Sandhya Ramakrishnan says
Any season needs a good soup and what can be better than a bowl of minestrone. This recipe is perfect to use up all the leftover vegetables. I like the idea of using orzo. I will try that next time when I make Minestrone.
Swathi says
I love this spring minestrone soup, hearty soup I need to give it a try, minestrone soups are my favorite. I like the idea of adding orzo.
Ella Watson says
Hi Lora,
My whole family loves vegan dishes. It's delicious and I couldn't resist making them myself this weekend... I wonder what happens if I skip Italian parsley, will it affects the taste?
Lora says
Hi Ella-you could skip the parsley...not a big flavor changer! Enjoy!
Jason says
Sounds yummy. How much orzo would you recommend for this?

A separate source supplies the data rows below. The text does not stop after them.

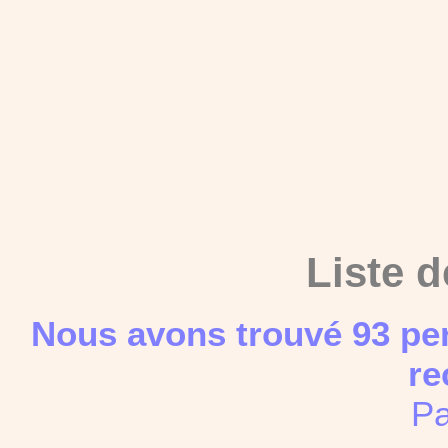
Liste d
Nous avons trouvé 93 pe
re
Pa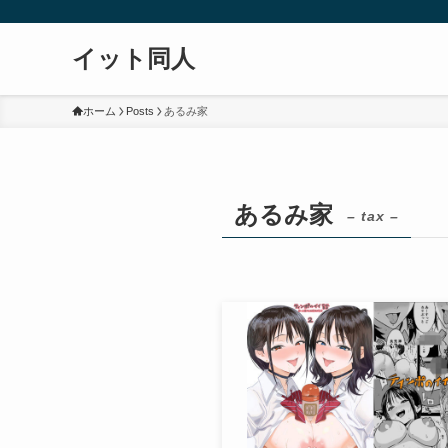
イット同人
ホーム
Posts
あるみ家
あるみ家
– tax –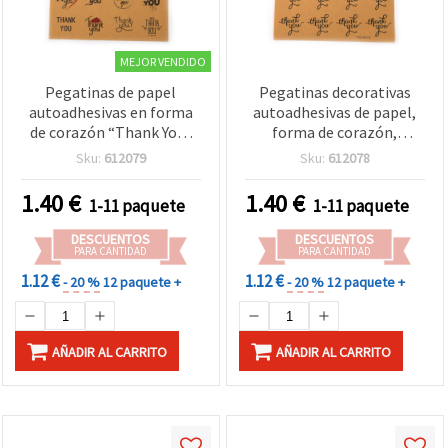
MEJOR VENDIDO
Pegatinas de papel
Pegatinas decorativas
autoadhesivas en forma
autoadhesivas de papel,
de corazón “Thank You“
forma de corazón,
para decoración,
inscripción “Thank You“,
Sku:
612079
Sku:
612078
manualidades y
3,8 x 3,5 cm - 120 uds
scrapbooking, 3,8 x 3,5 cm
1.40
€
1.40
€
1-11 paquete
1-11 paquete
- 120 uds
DESCUENTOS
DESCUENTOS
PARA CANTIDAD
PARA CANTIDAD
1.12 €
1.12 €
- 20 %
12 paquete +
- 20 %
12 paquete +
AÑADIR AL CARRITO
AÑADIR AL CARRITO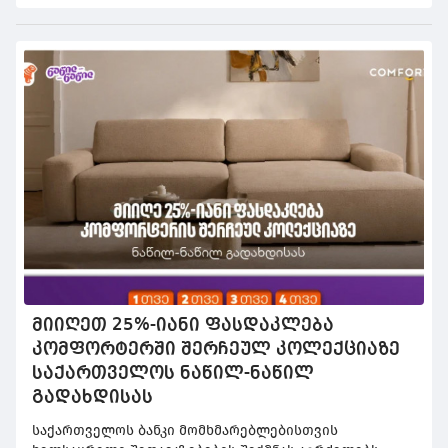
ამიტომ, გაერთიანებული მსოფლიო სკოლების (UWC)
ორგანიზაციასთან თანამშრომლობის ფარგლებში,
მოსწავლეებისთვის სასტიპენდიო პროგრამას
ახორციელებს.
მიიღეთ 25%-იანი ფასდაკლება
კომფორტერში შერჩეულ კოლექციაზე
საქართველოს ნაწილ-ნაწილ
გადახდისას
საქართველოს ბანკი მომხმარებლებისთვის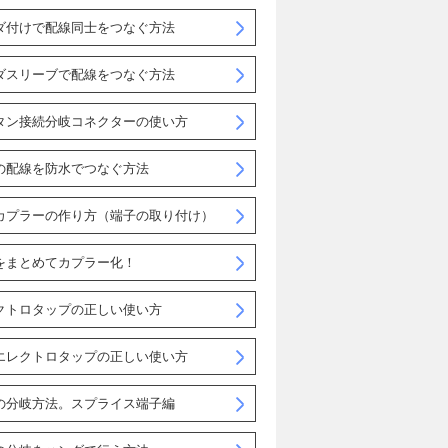
ダ付けで配線同士をつなぐ方法
ダスリーブで配線をつなぐ方法
タン接続分岐コネクターの使い方
の配線を防水でつなぐ方法
カプラーの作り方（端子の取り付け）
をまとめてカプラー化！
クトロタップの正しい使い方
エレクトロタップの正しい使い方
の分岐方法。スプライス端子編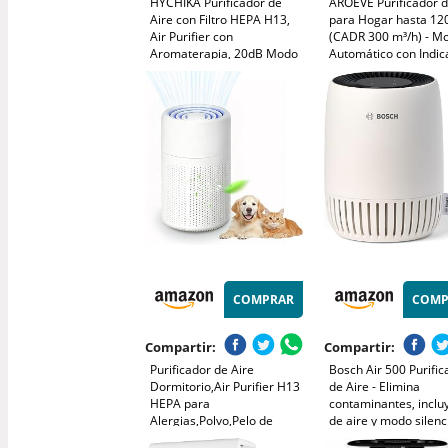
HYCHIKA Purificador de
AROEVE Purificador d
Aire con Filtro HEPA H13,
para Hogar hasta 12
Air Purifier con
(CADR 300 m³/h) - M
Aromaterapia, 20dB Modo
Automático con Indic
Sueño, Elimina 99,97% de
Luminoso de Calidad, 
Polvo, Polen, Humo y
Polen, Polvo, Pelo de
Olores, 3 Luces Nocturnas,
Mascotas
Temporizador, para Hogar
y Dormitorio
COMPRAR
COMP
Compartir:
Compartir:
Purificador de Aire
Bosch Air 500 Purific
Dormitorio,Air Purifier H13
de Aire - Elimina
HEPA para
contaminantes, incluy
Alergias,Polvo,Pelo de
de aire y modo silenc
Mascotas,Humo y
25 dB(A)) - para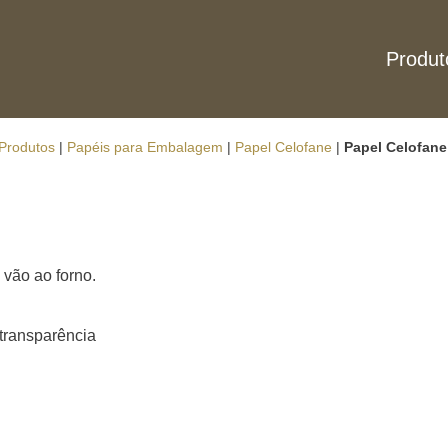
Produt
Produtos
|
Papéis para Embalagem
|
Papel Celofane
|
Papel Celofane
 vão ao forno.
transparência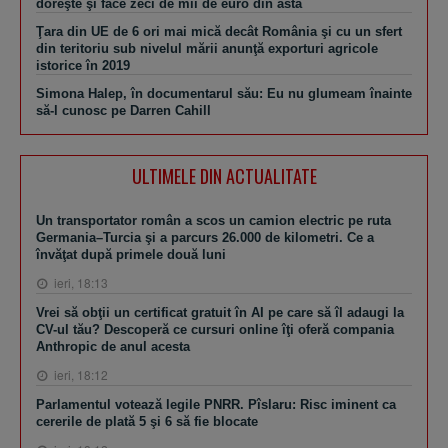
doreşte şi face zeci de mii de euro din asta
Ţara din UE de 6 ori mai mică decât România şi cu un sfert
din teritoriu sub nivelul mării anunţă exporturi agricole
istorice în 2019
Simona Halep, în documentarul său: Eu nu glumeam înainte
să-l cunosc pe Darren Cahill
ULTIMELE DIN ACTUALITATE
Un transportator român a scos un camion electric pe ruta
Germania–Turcia şi a parcurs 26.000 de kilometri. Ce a
învăţat după primele două luni
ieri, 18:13
Vrei să obţii un certificat gratuit în AI pe care să îl adaugi la
CV-ul tău? Descoperă ce cursuri online îţi oferă compania
Anthropic de anul acesta
ieri, 18:12
Parlamentul votează legile PNRR. Pîslaru: Risc iminent ca
cererile de plată 5 şi 6 să fie blocate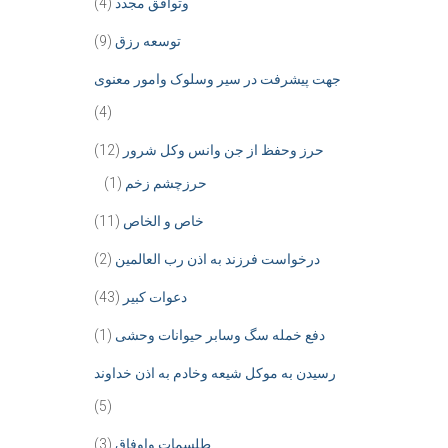
وتوافق مجدد
(4)
توسعه رزق
(9)
جهت پیشرفت در سیر وسلوک وامور معنوی
(4)
حرز وحفظ از جن وانس وکل شرور
(12)
حرزچشم زخم
(1)
خاص و الخاص
(11)
درخواست فرزند به اذن رب العالمین
(2)
دعوات کبیر
(43)
دفع خمله سگ وسابر حیوانات وحشی
(1)
رسیدن به موکل شیعه وخادم به اذن خداوند
(5)
طلسمات واوفاق
(3)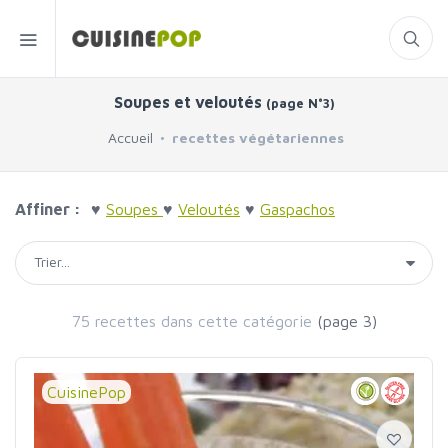
Soupes et veloutés
(page N°3)
Accueil
recettes végétariennes
Affiner :
♥
Soupes
♥
Veloutés
♥
Gaspachos
75 recettes dans cette catégorie
(page 3)
CuisinePop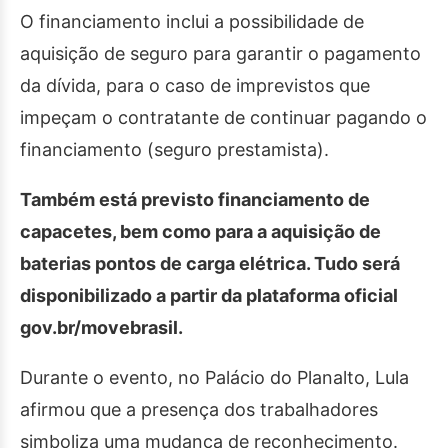
O financiamento inclui a possibilidade de
aquisição de seguro para garantir o pagamento
da dívida, para o caso de imprevistos que
impeçam o contratante de continuar pagando o
financiamento (seguro prestamista).
Também está previsto financiamento de
capacetes, bem como para a aquisição de
baterias pontos de carga elétrica. Tudo será
disponibilizado a partir da plataforma oficial
gov.br/movebrasil.
Durante o evento, no Palácio do Planalto, Lula
afirmou que a presença dos trabalhadores
simboliza uma mudança de reconhecimento.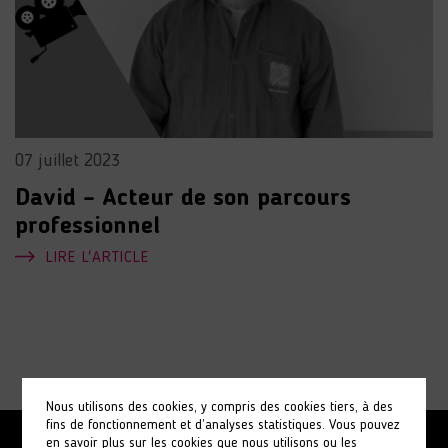
07 juillet 2023
David – Acteur de son parcours
professionnel
LIRE L'ARTICLE
Nous utilisons des cookies, y compris des cookies tiers, à des
fins de fonctionnement et d’analyses statistiques. Vous pouvez
en savoir plus sur les cookies que nous utilisons ou les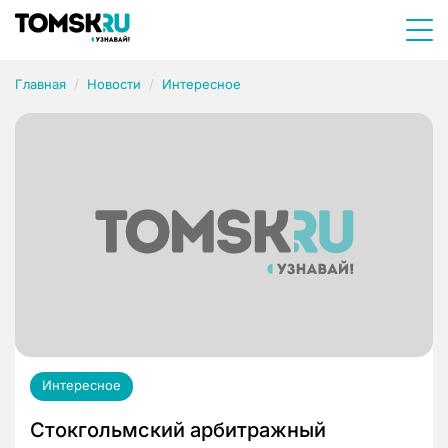
Главная
Новости
Интересное
Интересное
Стокгольмский арбитражный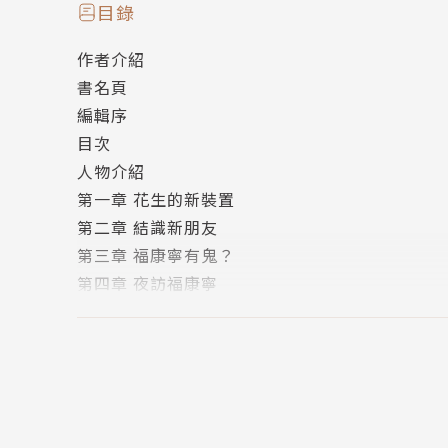
眼看身旁的同伴全都相信超自然現象的存在，
目錄
相？還是最終，就連他也不得不承認，這世上就
作者介紹
書名頁
「夏洛克與花生」系列採「中英雙語」編輯，前
編輯序
後再用英文讀一遍，更能掌握英文的用詞、表述
目次
注單字、片語釋義，並延伸補充英文應用知識，無
人物介紹
以後，還可下載英語有聲書音檔，用耳朵「聽」
第一章 花生的新裝置
第二章 結識新朋友
全書最末有三個補充專欄。「口說練習」從英文
第三章 福康寧有鬼？
說練習音檔，多聽多說，練就可自然運用道地英
第四章 夜訪福康寧
手，測試自己學會多少單字，加深對生詞的印象
第五章 福康寧的歷史
試著用這些詞語來形容他們吧！學英語就是要眼
第六章 消失的香蕉錢
第七章 鬼存在的證據
★令人嘴角上揚的幽默推理故事，在歡笑中愛
第八章 笛音的啟發
聽：掃描QR Code，有聲書帶著走；隨時隨
第九章 鬼魂現身
讀：加注單字、片語解釋，補充英語應用知識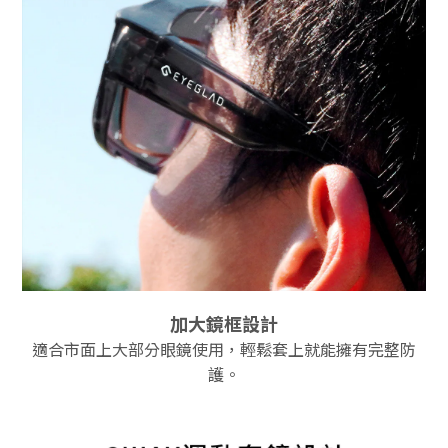
加大鏡框設計
適合市面上大部分眼鏡使用，輕鬆套上就能擁有完整防
護。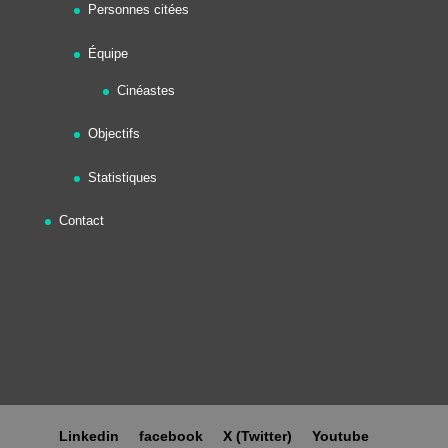
Personnes citées
Équipe
Cinéastes
Objectifs
Statistiques
Contact
Linkedin
facebook
X (Twitter)
Youtube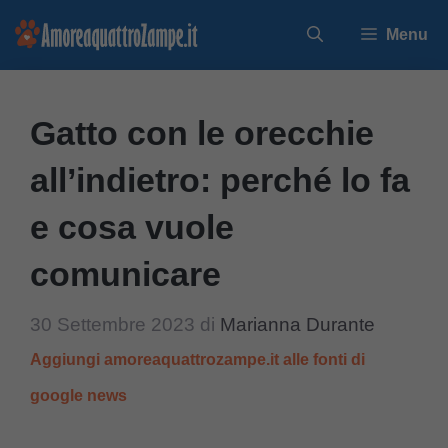
Vai
Menu
al
contenuto
Gatto con le orecchie
all’indietro: perché lo fa
e cosa vuole
comunicare
30 Settembre 2023
di
Marianna Durante
Aggiungi amoreaquattrozampe.it alle fonti di
google news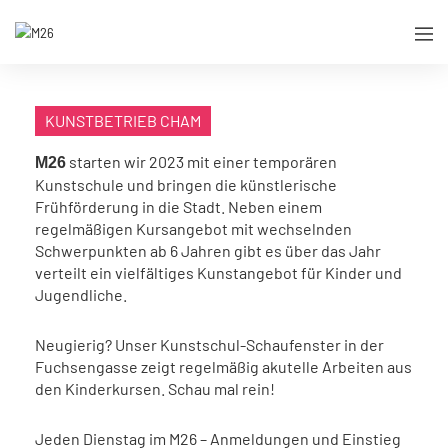
KUNSTBETRIEB CHAM
starten wir 2023 mit einer temporären
M26
Kunstschule und bringen die künstlerische
Frühförderung in die Stadt. Neben einem
regelmäßigen Kursangebot mit wechselnden
Schwerpunkten ab 6 Jahren gibt es über das Jahr
verteilt ein vielfältiges Kunstangebot für Kinder und
Jugendliche.
Neugierig? Unser Kunstschul-Schaufenster in der
Fuchsengasse zeigt regelmäßig akutelle Arbeiten aus
den Kinderkursen. Schau mal rein!
Jeden Dienstag im M26 – Anmeldungen und Einstieg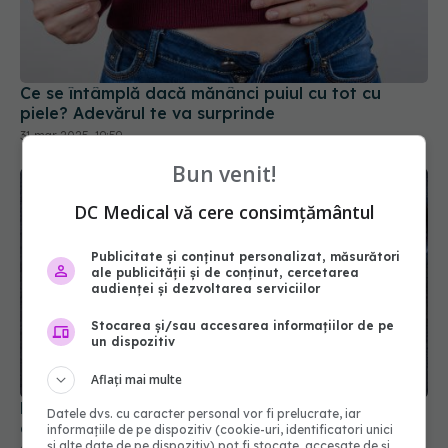
Ce se întâmplă dacă mănânci puiul cu tot cu
piele? Adevărul te va surprinde
31 mar 2025, 19:59
Bun venit!
DC Medical vă cere consimțământul
Publicitate și conținut personalizat, măsurători
ale publicității și de conținut, cercetarea
audienței și dezvoltarea serviciilor
Stocarea și/sau accesarea informațiilor de pe
un dispozitiv
Dieta care ar putea proteja creierul mai bine
decât cea mediteraneană
Aflați mai multe
27 iun 2026, 16:04
Datele dvs. cu caracter personal vor fi prelucrate, iar
informațiile de pe dispozitiv (cookie-uri, identificatori unici
și alte date de pe dispozitiv) pot fi stocate, accesate de și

Thanks
Lora says
Hi Jason-Thank you! It's about 2 ounces (56 grams) of dry pasta per person. If it's for 2 people, cook up 4 ounces. And increase, if it's for more people. You could store the leftover cooked orzo in a container in the fridge and heat it up with the soup another day. Hope that helps!
Jules says
I could eat a cup of minestrone every day and this recipe is one I keep making! SO easy to make and really flavorful. I spice it up with red pepper flakes!
Lora says
Hi Jules so happy you enjoy minestrone as much as I do! And that you like to spice it up!!